Mágica no absurdo

Gerson coloca a pílula na boca e engole a seco. Bebe café e, alguns minutos depois, tem a impressão de estar preparado para a reunião. A equipe da agência de propaganda vai apresentar a proposta de uma campanha sobre empoderamento feminino. A empresa de Gerson, ligada a frigoríficos e logística, não tem — em sua opinião — necessidade de investir na causa. Mas um distribuidor e outro acionista pediram apoio, e esses parceiros são fundamentais para o negócio.

Helô já apresenta a proposta quando Gerson, até então distraído, olha a publicitária e se dá conta de que todos os convidados para o encontro estão sala. “Eu tive que me empoderar para assumir o meu lugar no mundo”. De acordo com Helô, a frase deve ser dita por uma diretora de empresa e repetida por uma cantora, uma profissional de mídias sociais, uma terapeuta, uma enfermeira e uma advogada.
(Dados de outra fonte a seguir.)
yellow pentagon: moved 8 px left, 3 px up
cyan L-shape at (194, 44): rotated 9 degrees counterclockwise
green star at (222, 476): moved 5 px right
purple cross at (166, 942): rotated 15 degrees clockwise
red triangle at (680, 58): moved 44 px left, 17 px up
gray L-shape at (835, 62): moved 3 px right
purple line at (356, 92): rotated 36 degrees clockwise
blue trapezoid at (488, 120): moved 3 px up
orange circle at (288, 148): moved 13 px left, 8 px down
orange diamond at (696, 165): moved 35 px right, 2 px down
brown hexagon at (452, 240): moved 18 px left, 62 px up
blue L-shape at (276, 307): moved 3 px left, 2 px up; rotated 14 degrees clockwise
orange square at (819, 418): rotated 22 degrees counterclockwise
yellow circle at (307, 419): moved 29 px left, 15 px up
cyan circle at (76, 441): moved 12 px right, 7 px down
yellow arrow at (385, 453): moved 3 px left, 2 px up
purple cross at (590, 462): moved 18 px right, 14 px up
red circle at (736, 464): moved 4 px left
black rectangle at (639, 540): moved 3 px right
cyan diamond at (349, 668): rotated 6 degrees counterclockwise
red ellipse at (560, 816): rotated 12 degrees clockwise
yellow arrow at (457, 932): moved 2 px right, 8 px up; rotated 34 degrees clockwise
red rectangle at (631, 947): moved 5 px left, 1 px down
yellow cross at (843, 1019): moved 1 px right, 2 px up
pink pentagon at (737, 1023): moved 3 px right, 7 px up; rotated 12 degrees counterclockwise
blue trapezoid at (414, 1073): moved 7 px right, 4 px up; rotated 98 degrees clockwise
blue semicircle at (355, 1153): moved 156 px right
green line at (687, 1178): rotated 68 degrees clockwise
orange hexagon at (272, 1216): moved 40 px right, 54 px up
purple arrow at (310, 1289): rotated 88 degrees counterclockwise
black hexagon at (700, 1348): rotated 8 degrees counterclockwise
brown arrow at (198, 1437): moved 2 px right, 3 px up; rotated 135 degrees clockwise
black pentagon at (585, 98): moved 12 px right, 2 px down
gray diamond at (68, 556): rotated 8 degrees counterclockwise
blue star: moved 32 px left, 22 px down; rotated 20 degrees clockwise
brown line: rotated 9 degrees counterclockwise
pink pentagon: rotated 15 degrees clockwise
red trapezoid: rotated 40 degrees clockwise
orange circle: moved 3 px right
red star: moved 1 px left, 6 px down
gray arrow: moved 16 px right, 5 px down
Gerson tem vontade de falar que a ideia é fraca. Ele acredita que empoderamento é consequência, principalmente, de estudo, repertório, cultura enfim. Mas, sua intuição sugere, não pega bem dizer o que está pensando. Além do quê, se criticasse a proposta da Helô, teria que apresentar outra sugestão. E, no momento, não tem uma alternativa para a campanha.

A publicitária explica em que canais de televisão o vídeo poderá ser exibido, possivelmente até em redes sociais. Gerson contratou a agência em que Helô trabalha não exatamente pelo fato de ela ser uma publicitária competente e premiada. Helô gesticula ao falar, sabe interromper o discurso para, em seguida, apresentar um exemplo comentado por ela mesma com piadas pertinentes, pausas e um gestual que tende a convencer o interlocutor. A publicitária sabe utilizar argumentos.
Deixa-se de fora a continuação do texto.